Sunday night, Discovery aired Eaten Alive, a much-hyped, two-hour special in which a man was to be eaten alive by an anaconda, for reasons unknown. But really, the only thing “eaten alive” was Discovery’s last shred of dignity.

The special promised to show naturalist and daredevil Paul Rosolie get consumed whole by the massive snake. The first 90 minutes or so of the two-hour show were dedicated to Rosolie and his team canoeing through the swamps of the Amazon, flopping around in the water, looking for a snake to eat him. Then, in the final few minutes, Rosolie confronted a snake and threw himself on top of it, essentially forcing the creature to wrap him in its coils.

Despite the innovative design of Rosolie’s snake-proof, customized Monty Python suit, the force of the coil was too much, and Rosolie called off the stunt after he said his arm was going to break. The snake left hungry, and viewers left disappointed.

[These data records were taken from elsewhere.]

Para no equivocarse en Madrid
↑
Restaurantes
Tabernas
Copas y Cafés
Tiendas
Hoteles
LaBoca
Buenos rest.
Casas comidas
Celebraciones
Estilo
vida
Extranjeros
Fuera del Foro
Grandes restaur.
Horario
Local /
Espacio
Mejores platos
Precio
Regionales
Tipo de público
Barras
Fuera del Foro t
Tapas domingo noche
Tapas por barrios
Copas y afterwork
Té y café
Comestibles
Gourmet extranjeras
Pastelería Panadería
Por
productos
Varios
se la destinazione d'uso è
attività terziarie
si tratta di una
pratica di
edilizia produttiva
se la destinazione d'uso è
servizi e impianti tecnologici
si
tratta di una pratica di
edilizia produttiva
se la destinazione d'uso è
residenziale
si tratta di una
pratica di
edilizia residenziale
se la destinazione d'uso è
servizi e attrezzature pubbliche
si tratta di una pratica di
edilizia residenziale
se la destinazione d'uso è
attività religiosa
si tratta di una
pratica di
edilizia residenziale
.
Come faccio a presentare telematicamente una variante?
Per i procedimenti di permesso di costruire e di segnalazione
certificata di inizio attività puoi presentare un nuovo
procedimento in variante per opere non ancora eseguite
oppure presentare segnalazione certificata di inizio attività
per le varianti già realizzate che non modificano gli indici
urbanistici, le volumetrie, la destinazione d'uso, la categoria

Watch the riveting drama unfold:

A video on Discovery’s website called “Why Get Eaten Alive?“ purports to explain the motivation behind the stunt (watch it and you’ll still have no idea) but we knew long ago why they did it.

The network that brings you Amish Mafia had its highest viewership in 12 years last year by committing to programming like Eaten Alive and other shows that are somehow even less scientific than that, like the illegal racing show Street Outlaws. This tweet just about sums up Discovery’s strategy with Eaten Alive and similar TV events:

“Wallenda,” of course, refers to Nik Wallenda, the high wire walker who has a near-exclusive deal with Discovery to air his stunts. Are they educational? No. Entertaining? Debatably. Even these types of stunts mislead audiences, though admittedly not quite to the same degree of duplicity that the Eaten Alive special inflicted. That’s setting the bar rather low.

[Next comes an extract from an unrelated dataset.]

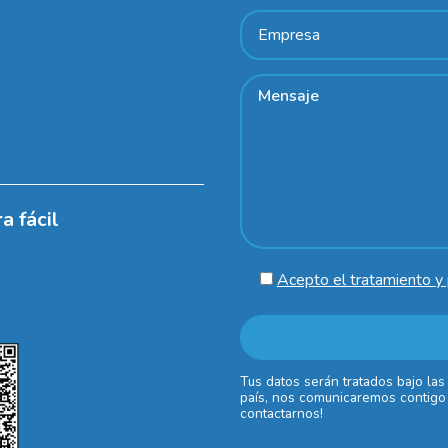
a fácil
Acepto el tratamiento y 
Tus datos serán tratados bajo las
país, nos comunicaremos contigo 
contactarnos!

Even Shark Week, as ratings-driven and pseudoscientific as it is, can have some educational value. It is possible to learn interesting facts about sharks watching Shark Week. The only thing to be gleaned from Eaten Alive is that anacondas are very big and very strong. That isn’t exactly new information to anyone, especially those who of us have seen the 1997 film Anaconda with Jennifer Lopez and Ice Cube—a movie with as much educational value as anything the Discovery Channel has aired in years.

The saddest truth of all is that there is a huge market for this type of show. People watch it. And as long as people watch it, Discovery will keep doing it. The days of fascinating, valuable programming like Planet Earth are over for good.

Quartz has reached out to Discovery for comment, and this story will be updated should the network respond.